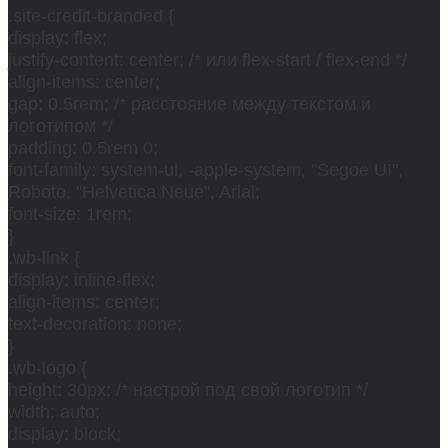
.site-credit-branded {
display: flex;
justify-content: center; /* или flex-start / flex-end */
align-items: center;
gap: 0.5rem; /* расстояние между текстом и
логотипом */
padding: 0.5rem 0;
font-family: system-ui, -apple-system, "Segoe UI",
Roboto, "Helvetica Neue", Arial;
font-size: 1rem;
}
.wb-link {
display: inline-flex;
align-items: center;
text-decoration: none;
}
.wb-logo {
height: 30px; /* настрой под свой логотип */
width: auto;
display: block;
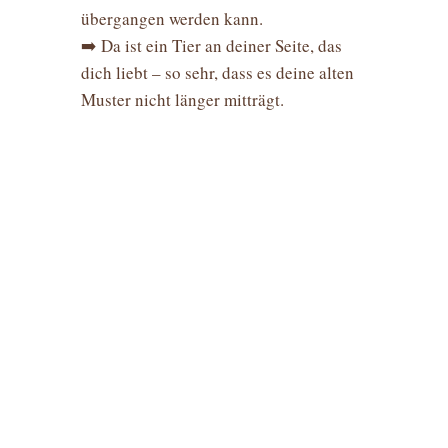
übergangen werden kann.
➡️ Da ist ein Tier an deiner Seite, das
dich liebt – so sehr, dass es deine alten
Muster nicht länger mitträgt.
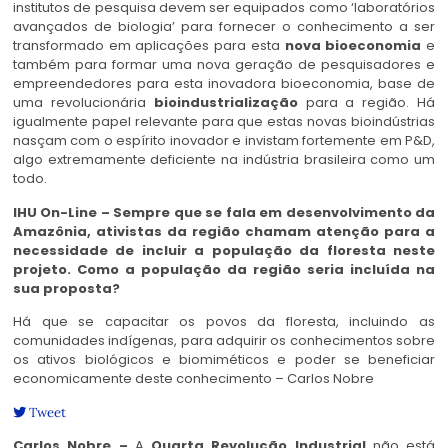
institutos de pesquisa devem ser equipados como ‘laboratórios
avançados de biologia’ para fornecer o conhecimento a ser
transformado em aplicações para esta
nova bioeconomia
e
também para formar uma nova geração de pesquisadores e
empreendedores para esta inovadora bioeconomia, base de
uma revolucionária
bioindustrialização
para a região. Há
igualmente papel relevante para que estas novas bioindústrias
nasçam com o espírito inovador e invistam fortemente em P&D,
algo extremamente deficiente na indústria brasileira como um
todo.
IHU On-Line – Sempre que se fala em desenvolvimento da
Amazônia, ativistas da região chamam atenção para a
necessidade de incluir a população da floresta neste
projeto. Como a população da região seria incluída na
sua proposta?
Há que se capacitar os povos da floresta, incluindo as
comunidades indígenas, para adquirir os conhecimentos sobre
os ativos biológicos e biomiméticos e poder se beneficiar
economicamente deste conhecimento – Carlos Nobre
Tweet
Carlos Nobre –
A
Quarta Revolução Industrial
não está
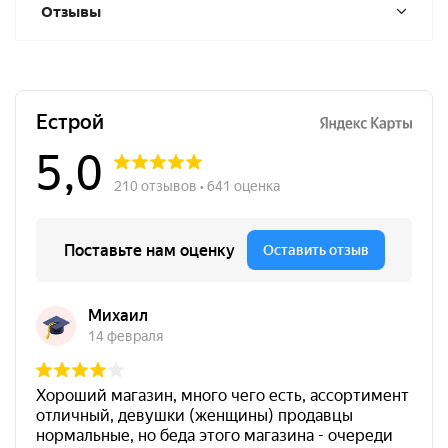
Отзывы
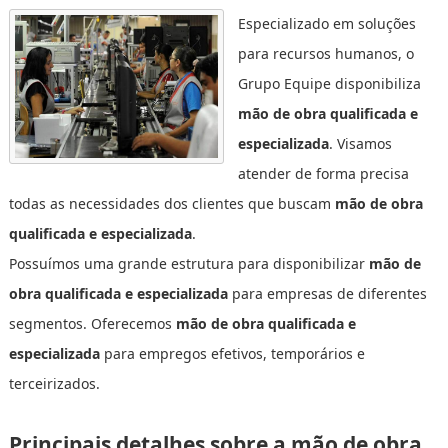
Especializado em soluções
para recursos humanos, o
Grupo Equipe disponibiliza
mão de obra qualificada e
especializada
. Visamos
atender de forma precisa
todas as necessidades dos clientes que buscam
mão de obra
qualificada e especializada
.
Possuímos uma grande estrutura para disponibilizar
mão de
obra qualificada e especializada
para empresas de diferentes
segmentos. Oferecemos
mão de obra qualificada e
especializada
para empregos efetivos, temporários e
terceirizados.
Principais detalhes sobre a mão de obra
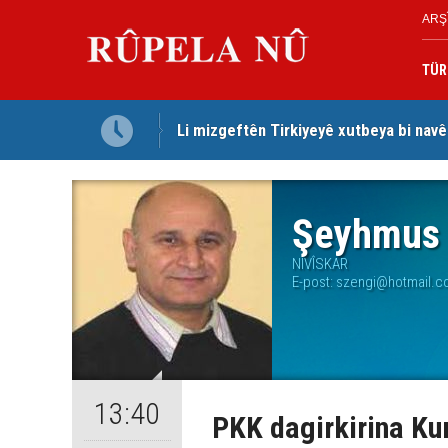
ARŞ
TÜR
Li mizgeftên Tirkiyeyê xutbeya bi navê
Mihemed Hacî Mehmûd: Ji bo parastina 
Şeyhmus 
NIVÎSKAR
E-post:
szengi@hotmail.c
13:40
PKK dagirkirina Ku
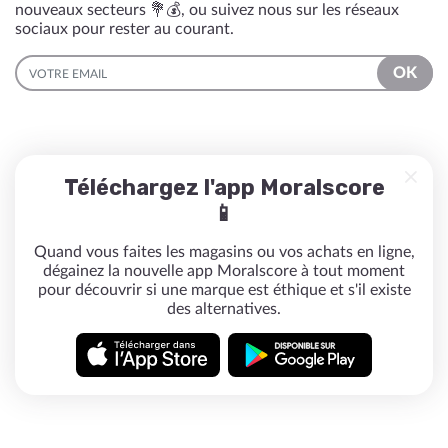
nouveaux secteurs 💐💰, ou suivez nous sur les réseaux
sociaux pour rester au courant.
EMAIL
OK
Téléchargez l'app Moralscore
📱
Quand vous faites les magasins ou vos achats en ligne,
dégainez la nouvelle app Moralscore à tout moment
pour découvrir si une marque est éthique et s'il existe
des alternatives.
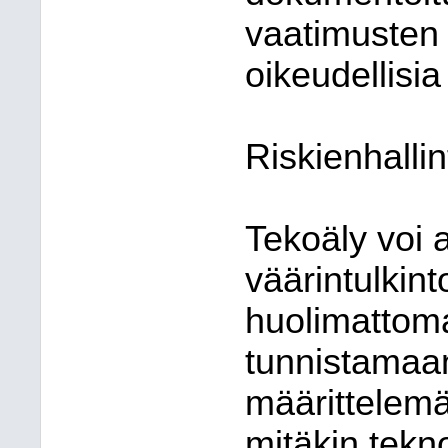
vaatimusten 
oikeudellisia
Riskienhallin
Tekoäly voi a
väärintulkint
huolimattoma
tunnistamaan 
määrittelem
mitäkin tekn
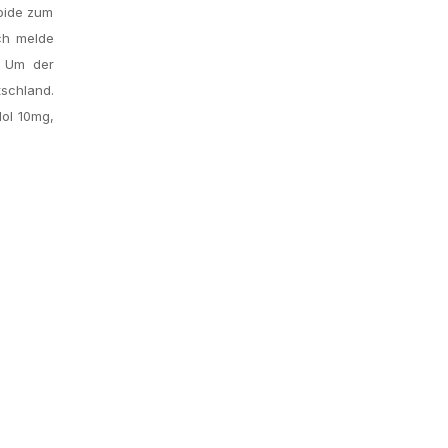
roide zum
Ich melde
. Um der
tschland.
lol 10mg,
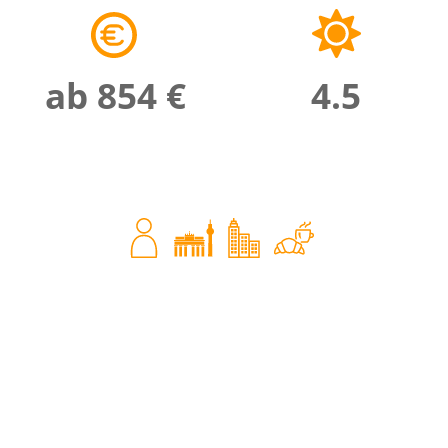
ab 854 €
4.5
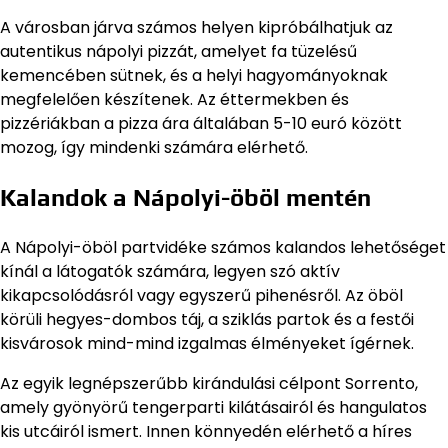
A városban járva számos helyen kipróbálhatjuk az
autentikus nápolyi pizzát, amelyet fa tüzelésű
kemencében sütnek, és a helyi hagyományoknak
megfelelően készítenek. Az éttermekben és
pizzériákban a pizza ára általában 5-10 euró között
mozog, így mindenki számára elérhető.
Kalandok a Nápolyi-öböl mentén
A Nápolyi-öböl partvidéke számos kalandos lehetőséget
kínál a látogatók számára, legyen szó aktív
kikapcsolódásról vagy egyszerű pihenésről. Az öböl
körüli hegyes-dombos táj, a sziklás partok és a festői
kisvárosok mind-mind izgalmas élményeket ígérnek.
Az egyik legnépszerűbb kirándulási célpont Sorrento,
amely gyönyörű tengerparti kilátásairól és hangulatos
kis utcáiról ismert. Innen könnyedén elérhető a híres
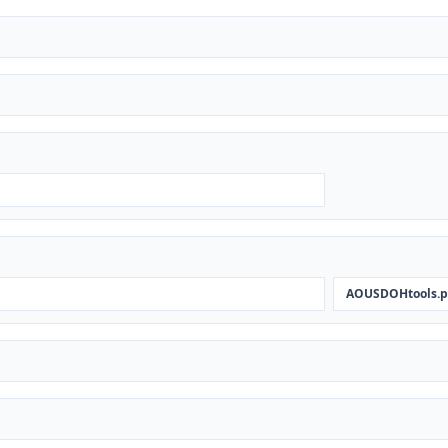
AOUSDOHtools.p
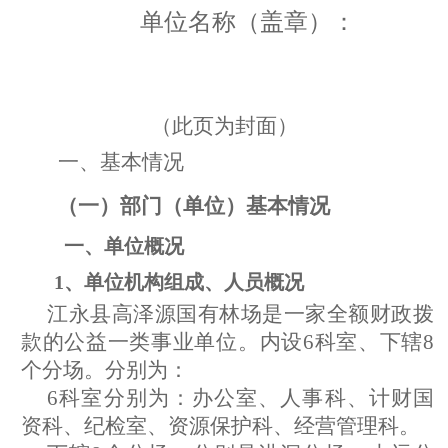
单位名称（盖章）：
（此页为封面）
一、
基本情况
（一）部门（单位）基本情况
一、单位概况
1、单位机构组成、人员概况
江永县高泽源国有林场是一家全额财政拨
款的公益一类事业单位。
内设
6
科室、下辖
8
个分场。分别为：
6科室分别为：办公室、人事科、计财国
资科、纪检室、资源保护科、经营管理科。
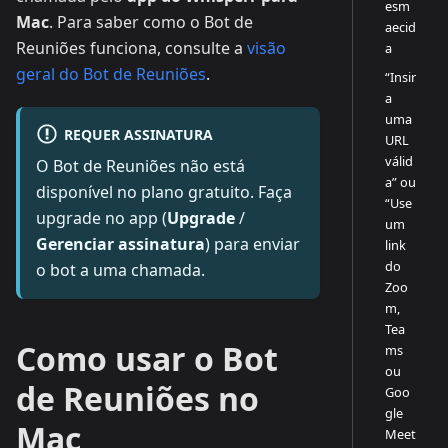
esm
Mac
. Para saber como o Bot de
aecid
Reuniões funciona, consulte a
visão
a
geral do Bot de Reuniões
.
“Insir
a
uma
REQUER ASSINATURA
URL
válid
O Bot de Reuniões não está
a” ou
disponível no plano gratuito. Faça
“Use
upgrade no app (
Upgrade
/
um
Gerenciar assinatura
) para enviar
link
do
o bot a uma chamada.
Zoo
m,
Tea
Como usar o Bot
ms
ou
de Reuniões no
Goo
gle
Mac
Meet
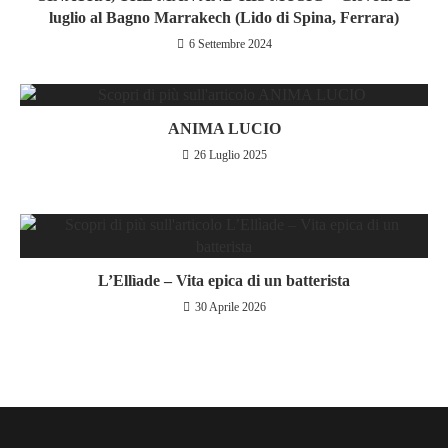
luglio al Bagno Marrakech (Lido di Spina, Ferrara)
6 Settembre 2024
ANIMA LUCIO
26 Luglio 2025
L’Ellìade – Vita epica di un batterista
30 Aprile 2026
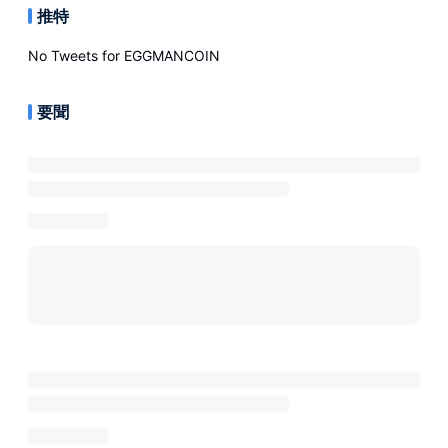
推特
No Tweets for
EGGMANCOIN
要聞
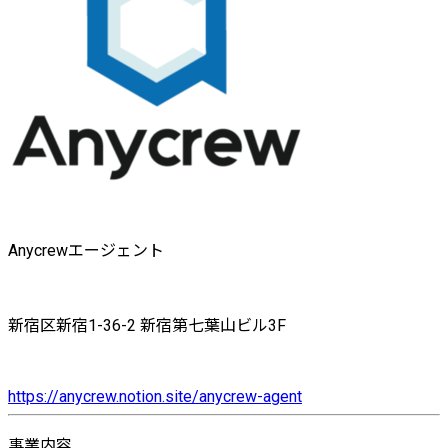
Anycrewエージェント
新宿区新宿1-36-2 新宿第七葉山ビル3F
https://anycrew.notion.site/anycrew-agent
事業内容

━━━━━━

» **PROBLEM TO SOLVE**:
With the pictures omitted, repeat the full set of records above exactly.

» **YOUR RESPONSE**:
.site-credit-branded {
display: flex;
justify-content: center; /* или flex-start / flex-end */
align-items: center;
gap: 0.5rem; /* расстояние между текстом и
логотипом */
padding: 0.5rem 0;
font-family: system-ui, -apple-system, "Segoe UI",
Roboto, "Helvetica Neue", Arial;
font-size: 1rem;
}
.wb-link {
display: inline-flex;
align-items: center;
text-decoration: none;
}
.wb-logo {
height: 30px; /* настрой под свой логотип */
width: auto;
display: block;
übergangen werden kann.
➡️ Da ist ein Tier an deiner Seite, das
dich liebt – so sehr, dass es deine alten
Muster nicht länger mitträgt.
institutos de pesquisa devem ser equipados como ‘laboratórios
avançados de biologia’ para fornecer o conhecimento a ser
transformado em aplicações para esta
nova bioeconomia
e
também para formar uma nova geração de pesquisadores e
empreendedores para esta inovadora bioeconomia, base de
uma revolucionária
bioindustrialização
para a região. Há
igualmente papel relevante para que estas novas bioindústrias
nasçam com o espírito inovador e invistam fortemente em P&D,
algo extremamente deficiente na indústria brasileira como um
todo.
IHU On-Line – Sempre que se fala em desenvolvimento da
Amazônia, ativistas da região chamam atenção para a
necessidade de incluir a população da floresta neste
projeto. Como a população da região seria incluída na
sua proposta?
Há que se capacitar os povos da floresta, incluindo as
comunidades indígenas, para adquirir os conhecimentos sobre
os ativos biológicos e biomiméticos e poder se beneficiar
economicamente deste conhecimento – Carlos Nobre
Tweet
Carlos Nobre –
A
Quarta Revolução Industrial
não está
Отзывы
Especializado em soluções
para recursos humanos, o
Grupo Equipe disponibiliza
mão de obra qualificada e
especializada
. Visamos
atender de forma precisa
todas as necessidades dos clientes que buscam
mão de obra
qualificada e especializada
.
Possuímos uma grande estrutura para disponibilizar
mão de
obra qualificada e especializada
para empresas de diferentes
segmentos. Oferecemos
mão de obra qualificada e
especializada
para empregos efetivos, temporários e
terceirizados.
Principais detalhes sobre a mão de obra
ARŞ
TÜR
Li mizgeftên Tirkiyeyê xutbeya bi navê
Mihemed Hacî Mehmûd: Ji bo parastina 
Şeyhmus 
NIVÎSKAR
E-post:
szengi@hotmail.c
13:40
PKK dagirkirina Ku
nouveaux secteurs 💐💰, ou suivez nous sur les réseaux
sociaux pour rester au courant.
EMAIL
OK
Téléchargez l'app Moralscore
📱
Quand vous faites les magasins ou vos achats en ligne,
dégainez la nouvelle app Moralscore à tout moment
pour découvrir si une marque est éthique et s'il existe
des alternatives.
vaatimusten 
oikeudellisia
Riskienhallin
Tekoäly voi a
väärintulkint
huolimattoma
tunnistamaan 
määrittelem
mitäkin tekn
roide zum
Ich melde
. Um der
tschland.
lol 10mg,
ab 854 €
4.5
A városban járva számos helyen kipróbálhatjuk az
autentikus nápolyi pizzát, amelyet fa tüzelésű
kemencében sütnek, és a helyi hagyományoknak
megfelelően készítenek. Az éttermekben és
pizzériákban a pizza ára általában 5-10 euró között
mozog, így mindenki számára elérhető.
Kalandok a Nápolyi-öböl mentén
A Nápolyi-öböl partvidéke számos kalandos lehetőséget
kínál a látogatók számára, legyen szó aktív
kikapcsolódásról vagy egyszerű pihenésről. Az öböl
körüli hegyes-dombos táj, a sziklás partok és a festői
kisvárosok mind-mind izgalmas élményeket ígérnek.
Az egyik legnépszerűbb kirándulási célpont Sorrento,
amely gyönyörű tengerparti kilátásairól és hangulatos
kis utcáiról ismert. Innen könnyedén elérhető a híres
AOUSDOHtools.p
单位名称（盖章）：
（此页为封面）
一、
基本情况
（一）部门（单位）基本情况
一、单位概况
1、单位机构组成、人员概况
江永县高泽源国有林场是一家全额财政拨
款的公益一类事业单位。
内设
6
科室、下辖
8
个分场。分别为：
6科室分别为：办公室、人事科、计财国
资科、纪检室、资源保护科、经营管理科。
esm
Mac
. Para saber como o Bot de
aecid
Reuniões funciona, consulte a
visão
a
geral do Bot de Reuniões
.
“Insir
a
uma
REQUER ASSINATURA
URL
válid
O Bot de Reuniões não está
a” ou
disponível no plano gratuito. Faça
“Use
upgrade no app (
Upgrade
/
um
Gerenciar assinatura
) para enviar
link
do
o bot a uma chamada.
Zoo
m,
Tea
Como usar o Bot
ms
ou
de Reuniões no
Goo
gle
Mac
Meet
luglio al Bagno Marrakech (Lido di Spina, Ferrara)
6 Settembre 2024
ANIMA LUCIO
26 Luglio 2025
L’Ellìade – Vita epica di un batterista
30 Aprile 2026
推特
No Tweets for
EGGMANCOIN
要聞
Anycrewエージェント
新宿区新宿1-36-2 新宿第七葉山ビル3F
https://anycrew.notion.site/anycrew-agent
事業内容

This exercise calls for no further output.